Fidèle à lui-même, il commente ironiquement sa province (« NB comme une note en bas de page »), son quotidien (« l’armada de tondeuses zigouillant son impatience ») ou l’Université de Moncton (« le département de sociologie ferme ses portes »), revisite son enfance (« ti-gars bien emmitouflé dans sa skidoo suit ») et aborde bien d’autres sujets dont la « Tim Nation » et la prolifération de restaurants franchisés sur la Mountain Road à Moncton. Moncton qui est le lieu évoqué dans la plupart des poèmes.
Qui sont ces « démondeurs » qu’il foudroie de ses vers ? Le mot évoque à la fois les « démons » destructeurs et l’émondage, cette action qui en soi peut être utile. Mais ici, l’émondage est destruction : le poète constate que la société court à sa perte si les humains ne changent pas leur façon d’utiliser les ressources de la planète et qu’il faut cesser « d’éradiquer des bouttes de jungle », de « répandre notre marde sur toutes les plateformes » et de « planter des mines antipersonnel autour de notre basse-cour ». Et la liste s’allonge de poème en poème, en particulier dans la série des six textes consacrés à ce qu’il appelle « les monstres ».
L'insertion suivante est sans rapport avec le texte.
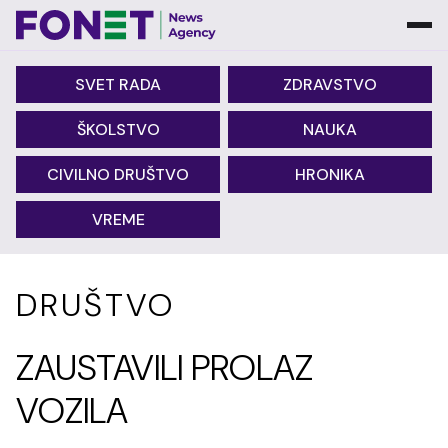
SVET RADA
ZDRAVSTVO
ŠKOLSTVO
NAUKA
CIVILNO DRUŠTVO
HRONIKA
VREME
DRUŠTVO
ZAUSTAVILI PROLAZ
VOZILA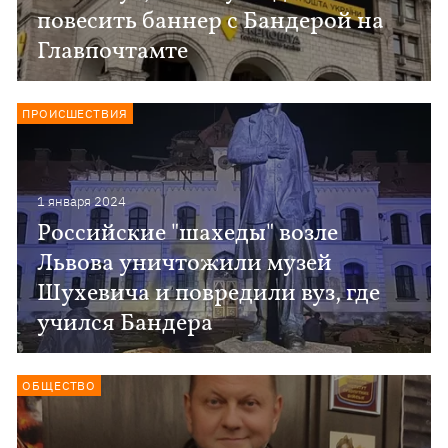
повесить баннер с Бандерой на
Главпочтамте
ПРОИСШЕСТВИЯ
1 января 2024
Российские "шахеды" возле
Львова уничтожили музей
Шухевича и повредили вуз, где
учился Бандера
ОБЩЕСТВО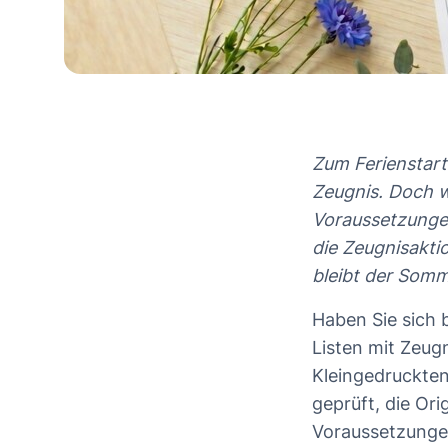
Zum Ferienstart
Zeugnis. Doch w
Voraussetzungen
die Zeugnisakti
bleibt der Som
Haben Sie sich 
Listen mit Zeug
Kleingedruckten
geprüft, die Or
Voraussetzungen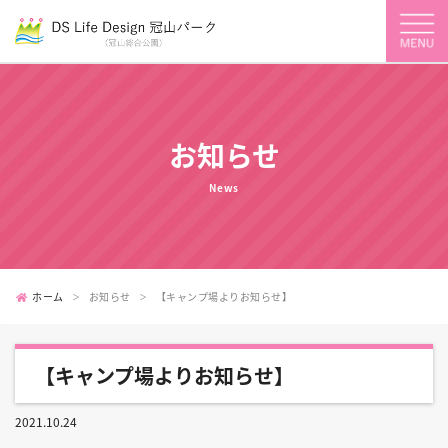
お知らせ
News
ホーム
お知らせ
【キャンプ場よりお知らせ】
【キャンプ場よりお知らせ】
2021.10.24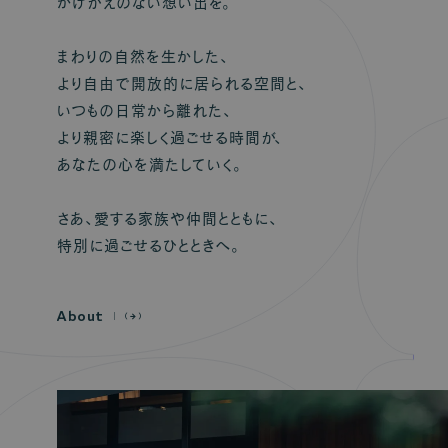
かけがえのない想い出を。
まわりの自然を生かした、
より自由で開放的に居られる空間と、
いつもの日常から離れた、
より親密に楽しく過ごせる時間が、
あなたの心を満たしていく。
さあ、愛する家族や仲間とともに、
特別に過ごせるひとときへ。
A
b
o
u
t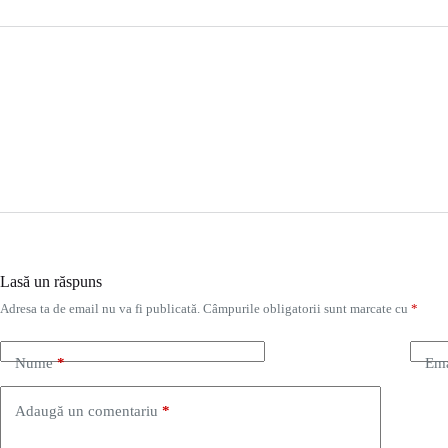
Lasă un răspuns
Adresa ta de email nu va fi publicată.
Câmpurile obligatorii sunt marcate cu
*
Nume
*
Ema
Adaugă un comentariu
*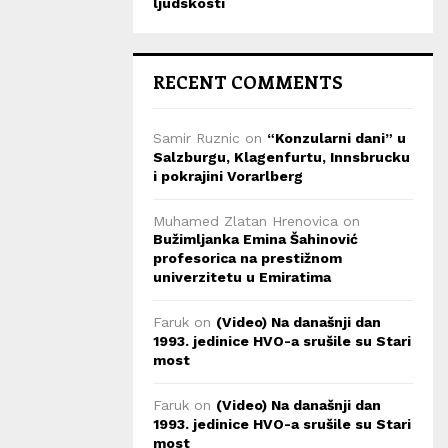
ljudskosti
RECENT COMMENTS
Samir Ruznic
on
“Konzularni dani” u
Salzburgu, Klagenfurtu, Innsbrucku
i pokrajini Vorarlberg
Muhamed Zlatan Hrenovica
on
Bužimljanka Emina Šahinović
profesorica na prestižnom
univerzitetu u Emiratima
Faruk
on
(Video) Na današnji dan
1993. jedinice HVO-a srušile su Stari
most
Faruk
on
(Video) Na današnji dan
1993. jedinice HVO-a srušile su Stari
most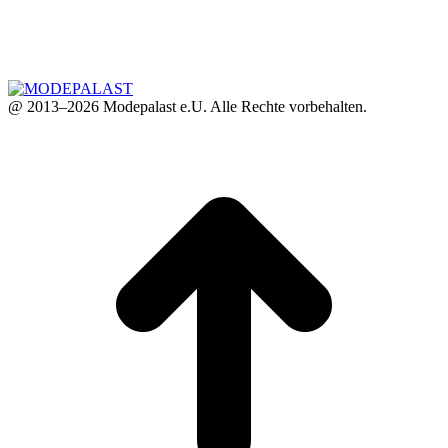
@ 2013–2026 Modepalast e.U. Alle Rechte vorbehalten.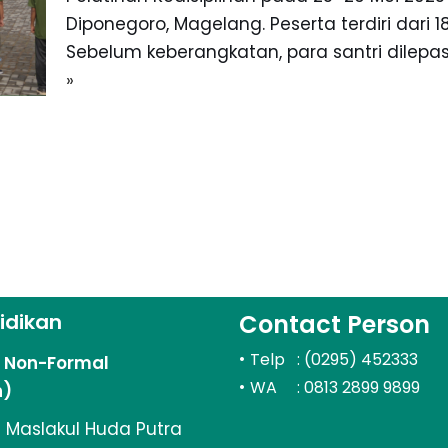
Diponegoro, Magelang. Peserta terdiri dari 18
Sebelum keberangkatan, para santri dilepas 
»
idikan
Contact Person
•
Telp : (0295) 452333
n Non-Formal
•
WA : 0813 2899 9899
n)
 Maslakul Huda Putra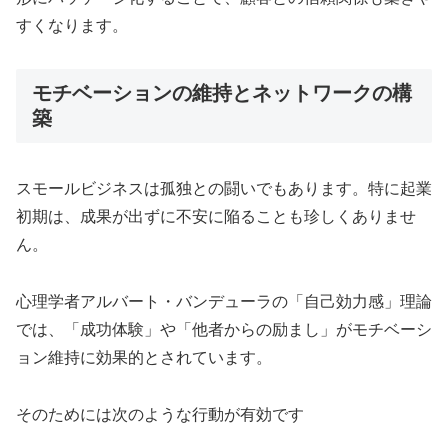
すくなります。
モチベーションの維持とネットワークの構
築
スモールビジネスは孤独との闘いでもあります。特に起業
初期は、成果が出ずに不安に陥ることも珍しくありませ
ん。
心理学者アルバート・バンデューラの「自己効力感」理論
では、「成功体験」や「他者からの励まし」がモチベーシ
ョン維持に効果的とされています。
そのためには次のような行動が有効です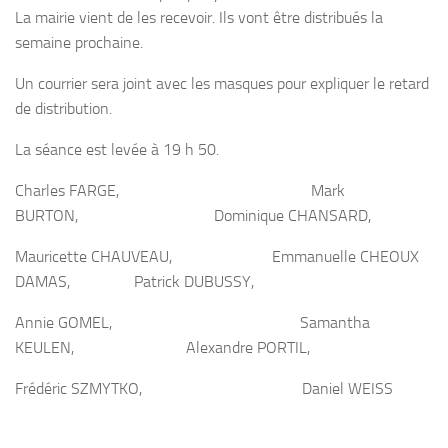
La mairie vient de les recevoir. Ils vont être distribués la
semaine prochaine.
Un courrier sera joint avec les masques pour expliquer le retard
de distribution.
La séance est levée à 19 h 50.
Charles FARGE, Mark
BURTON, Dominique CHANSARD,
Mauricette CHAUVEAU, Emmanuelle CHEOUX
DAMAS, Patrick DUBUSSY,
Annie GOMEL, Samantha
KEULEN, Alexandre PORTIL,
Frédéric SZMYTKO, Daniel WEISS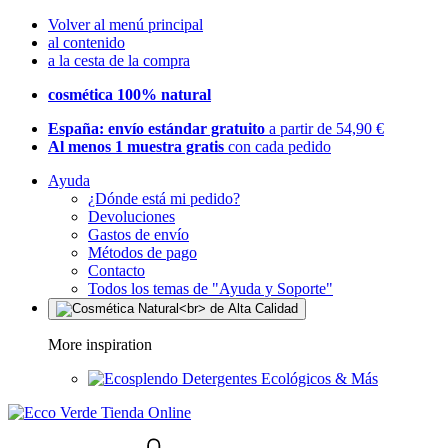
Volver al menú principal
al contenido
a la cesta de la compra
cosmética 100% natural
España: envío estándar gratuito
a partir de 54,90 €
Al menos 1 muestra gratis
con cada pedido
Ayuda
¿Dónde está mi pedido?
Devoluciones
Gastos de envío
Métodos de pago
Contacto
Todos los temas de "Ayuda y Soporte"
More inspiration
Detergentes Ecológicos & Más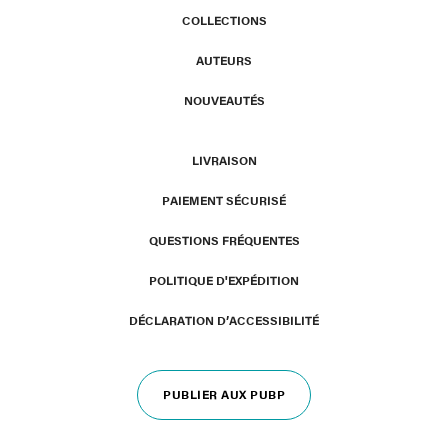
COLLECTIONS
AUTEURS
NOUVEAUTÉS
LIVRAISON
PAIEMENT SÉCURISÉ
QUESTIONS FRÉQUENTES
POLITIQUE D'EXPÉDITION
DÉCLARATION D’ACCESSIBILITÉ
PUBLIER AUX PUBP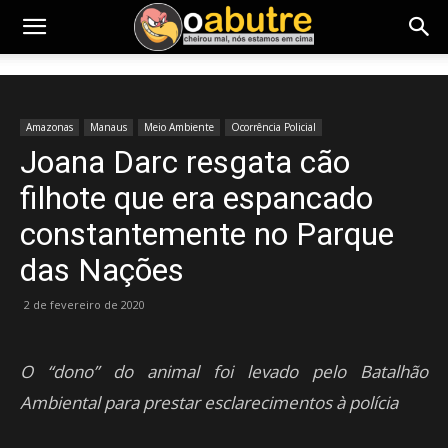
Amazonas
Manaus
Meio Ambiente
Ocorrência Policial
Joana Darc resgata cão
filhote que era espancado
constantemente no Parque
das Nações
2 de fevereiro de 2020
O “dono” do animal foi levado pelo Batalhão
Ambiental para prestar esclarecimentos à polícia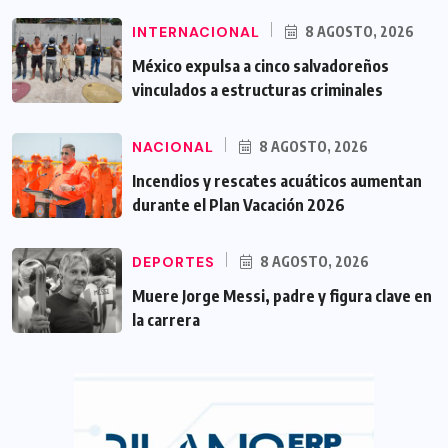
INTERNACIONAL
8 AGOSTO, 2026
México expulsa a cinco salvadoreños
vinculados a estructuras criminales
NACIONAL
8 AGOSTO, 2026
Incendios y rescates acuáticos aumentan
durante el Plan Vacación 2026
DEPORTES
8 AGOSTO, 2026
Muere Jorge Messi, padre y figura clave en
la carrera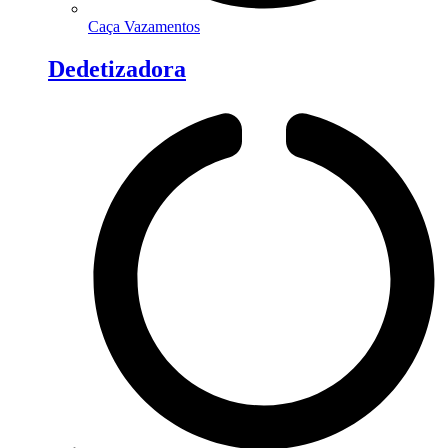
Caça Vazamentos
Dedetizadora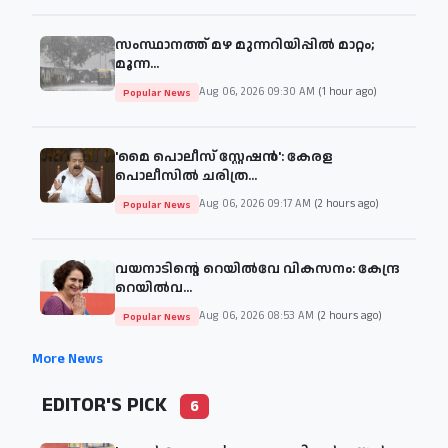
സംസ്ഥാനത്ത് മഴ മുന്നറിയിപ്പില്‍ മാറ്റം;
മൂന്ന...
Aug 06, 2026 09:30 AM
(1 hour ago)
Popular News
'മൈ പൊലീസ് സ്റ്റേഷന്‍': കേരള
പൊലീസില്‍ ചരിത്ര...
Aug 06, 2026 09:17 AM
(2 hours ago)
Popular News
വയനാടിന്റെ റെയില്‍വേ വികസനം: കേന്ദ്ര
റെയില്‍വ...
Aug 06, 2026 08:53 AM
(2 hours ago)
Popular News
More News
EDITOR'S PICK
6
Pourtant, l’espoir persiste, si fragile soit-il. Il faut combattre cette « mentalité de menhir pas capable de saisir / que sans arbres c’en est fini pour nous ». Peut-être ses critiques sont-elles alimentées par la crainte de laisser à ses deux filles un monde qui ne serait que le « paradis artificiel des mammifères costumés ». De temps en temps, une touche d’un humour noir et grinçant apporte une respiration qui pour être caustique est aussi salutaire. Ainsi, il retient de Pâques « une infinité de lapins pris au collet / entre deux morceaux de styromousse » ou encore cette « étoile qui se désintègre pour nous », rappel sombre de la chanson d’Angèle Arsenault, « Y’a une étoile pour vous ».
Paul Bossé utilise ici le chiac avec parcimonie, lui préférant le registre de la langue familière. En soi, ce choix élargit la portée des textes et accroît la pertinence du chiac quand il l’utilise. S’il fait de l’autodérision quand il raconte la façon dont une « dame distinguée » de Caraquet « tssske » chaque mot anglais qu’il emploie, il constate que le « sud-est [du NB] lutte avec les mots les genres les temps verbaux […] continuellement spookés par l’assimilation ».